ДОБРЯК ЖАФРЭ ЗАСЫПАЕТ

   Комейроль, белый как мел, натужно улыбался; Добряка Жафрэ просто трясло; остальные кто как мог переживали сей удар, способный расстроить и самый крепкий желудок.
   Что чувствовал бы новобранец, которым шесть лет и одиннадцать месяцев власти не интересовались и вдруг призвали в армию накануне сражения, за десять дней до истечения призывного возраста?
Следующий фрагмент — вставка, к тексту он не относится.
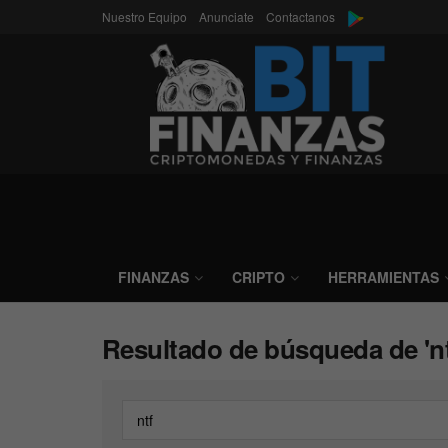
Nuestro Equipo
Anunciate
Contactanos
FINANZAS
CRIPTO
HERRAMIENTAS
Resultado de búsqueda de 'nt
   Так и тут: об этих делах и думать забыли. Контора Дебана, род частной ложи в недрах романтического братства Черных Мантий (о котором она мало что знала и была связана только через своего главу, господина Лекока) еще не нюхала пороху. Эта самая ложа была учреждена ради одного-единственного дела, каковое состояло в том, чтобы обратить к выгоде означенного господина Лекока наследство де Клар. Лекока не стало; Черные Мантии рассеялись. И вот теперь нежданно-негаданно потусторонний глас трубы возвестил судный день…
   Контора Дебана отвагой не блистала (слабость в ряду прочих ее пороков вполне простительна) и знала, что бывшая Маргарита Бургундская и под графским титулом сохранила жуткие замашки прежних дней. И хотя смерть Лекока, на первый взгляд, освобождала контору от обязательств, каждый здесь так или иначе чувствовал себя в цепких в руках графини дю Бреу де Клар не очень уютно и безопасно.
   – Это насчет молодого герцога? – спросил Комейроль у виконта Аннибала, занявшего один из стульев.
   – Какого еще молодого герцога? – удивился неаполитанец. – Это Господин Сердце, что ли, герцог? Бездарный пачкун, которого нашли в капусте! Возможно, графиня пожелает что-нибудь для него сделать. Садитесь же, милостивые государи, и мирно попивайте свой кофей. Я тоже охотно с вами выпью.
   Комейроль и его приятели переглянулись.
   – Чтоб меня! – буркнул бывший старший письмоводитель. – У нас хотят вытащить изо рта последний кусок хлеба, когда дело уже в шляпе! Одиннадцать лет над ним корпели!
   Виконт Аннибал поставил чашку.
   – Доктор Самюэль, должно быть, сообщил вам последние новости, – сказал он, обращая к последнему одну из тех ослепительных улыбок, в которых и самый проницательный физиономист не сыскал бы никакого смысла. – Наш обожаемый граф нешуточно болен.
   Он положил в кофе сахар; кругом царило тревожное молчание.